Each line of the listing needs to be given again exactly.

_ _ _ _ _

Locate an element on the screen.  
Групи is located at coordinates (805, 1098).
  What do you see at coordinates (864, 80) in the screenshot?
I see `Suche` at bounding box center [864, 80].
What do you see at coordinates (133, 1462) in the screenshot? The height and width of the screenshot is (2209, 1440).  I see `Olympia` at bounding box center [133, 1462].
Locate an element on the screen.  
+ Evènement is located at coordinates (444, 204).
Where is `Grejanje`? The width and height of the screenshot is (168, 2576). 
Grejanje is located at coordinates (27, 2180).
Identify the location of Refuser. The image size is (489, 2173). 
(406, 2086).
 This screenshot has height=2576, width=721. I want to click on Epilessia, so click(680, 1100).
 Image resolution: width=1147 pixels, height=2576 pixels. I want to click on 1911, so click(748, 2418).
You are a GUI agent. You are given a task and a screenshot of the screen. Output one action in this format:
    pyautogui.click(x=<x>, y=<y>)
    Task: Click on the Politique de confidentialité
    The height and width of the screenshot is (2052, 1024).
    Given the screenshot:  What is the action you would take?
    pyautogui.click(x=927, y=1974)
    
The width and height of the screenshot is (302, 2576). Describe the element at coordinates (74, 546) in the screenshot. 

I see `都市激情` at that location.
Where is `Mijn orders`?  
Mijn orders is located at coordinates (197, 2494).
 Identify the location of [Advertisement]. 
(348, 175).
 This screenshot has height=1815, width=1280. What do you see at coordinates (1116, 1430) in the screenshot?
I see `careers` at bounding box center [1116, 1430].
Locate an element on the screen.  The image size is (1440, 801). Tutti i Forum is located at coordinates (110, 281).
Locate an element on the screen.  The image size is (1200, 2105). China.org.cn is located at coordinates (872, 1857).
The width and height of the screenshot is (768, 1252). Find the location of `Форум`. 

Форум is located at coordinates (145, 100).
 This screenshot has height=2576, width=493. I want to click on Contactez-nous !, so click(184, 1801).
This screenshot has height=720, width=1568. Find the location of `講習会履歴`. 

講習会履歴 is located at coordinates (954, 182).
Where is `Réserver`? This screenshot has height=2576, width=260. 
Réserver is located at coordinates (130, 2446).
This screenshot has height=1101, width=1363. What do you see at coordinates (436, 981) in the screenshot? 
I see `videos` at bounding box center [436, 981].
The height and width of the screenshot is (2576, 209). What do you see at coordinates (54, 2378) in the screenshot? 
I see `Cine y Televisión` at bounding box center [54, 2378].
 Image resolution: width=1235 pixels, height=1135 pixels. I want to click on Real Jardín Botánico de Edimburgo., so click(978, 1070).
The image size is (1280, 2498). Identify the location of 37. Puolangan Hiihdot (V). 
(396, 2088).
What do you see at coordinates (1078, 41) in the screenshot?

_ _ _ _ _

▶ [Response to this exercise]:
Locate an element on the screen.  
Групи is located at coordinates (805, 1098).
  What do you see at coordinates (864, 80) in the screenshot?
I see `Suche` at bounding box center [864, 80].
What do you see at coordinates (133, 1462) in the screenshot? The height and width of the screenshot is (2209, 1440).  I see `Olympia` at bounding box center [133, 1462].
Locate an element on the screen.  
+ Evènement is located at coordinates (444, 204).
Where is `Grejanje`? The width and height of the screenshot is (168, 2576). 
Grejanje is located at coordinates (27, 2180).
Identify the location of Refuser. The image size is (489, 2173). 
(406, 2086).
 This screenshot has height=2576, width=721. I want to click on Epilessia, so click(680, 1100).
 Image resolution: width=1147 pixels, height=2576 pixels. I want to click on 1911, so click(748, 2418).
You are a GUI agent. You are given a task and a screenshot of the screen. Output one action in this format:
    pyautogui.click(x=<x>, y=<y>)
    Task: Click on the Politique de confidentialité
    The height and width of the screenshot is (2052, 1024).
    Given the screenshot:  What is the action you would take?
    pyautogui.click(x=927, y=1974)
    
The width and height of the screenshot is (302, 2576). Describe the element at coordinates (74, 546) in the screenshot. 

I see `都市激情` at that location.
Where is `Mijn orders`?  
Mijn orders is located at coordinates (197, 2494).
 Identify the location of [Advertisement]. 
(348, 175).
 This screenshot has height=1815, width=1280. What do you see at coordinates (1116, 1430) in the screenshot?
I see `careers` at bounding box center [1116, 1430].
Locate an element on the screen.  The image size is (1440, 801). Tutti i Forum is located at coordinates (110, 281).
Locate an element on the screen.  The image size is (1200, 2105). China.org.cn is located at coordinates (872, 1857).
The width and height of the screenshot is (768, 1252). Find the location of `Форум`. 

Форум is located at coordinates (145, 100).
 This screenshot has height=2576, width=493. I want to click on Contactez-nous !, so click(184, 1801).
This screenshot has height=720, width=1568. Find the location of `講習会履歴`. 

講習会履歴 is located at coordinates (954, 182).
Where is `Réserver`? This screenshot has height=2576, width=260. 
Réserver is located at coordinates (130, 2446).
This screenshot has height=1101, width=1363. What do you see at coordinates (436, 981) in the screenshot? 
I see `videos` at bounding box center [436, 981].
The height and width of the screenshot is (2576, 209). What do you see at coordinates (54, 2378) in the screenshot? 
I see `Cine y Televisión` at bounding box center [54, 2378].
 Image resolution: width=1235 pixels, height=1135 pixels. I want to click on Real Jardín Botánico de Edimburgo., so click(978, 1070).
The image size is (1280, 2498). Identify the location of 37. Puolangan Hiihdot (V). 
(396, 2088).
What do you see at coordinates (1078, 41) in the screenshot?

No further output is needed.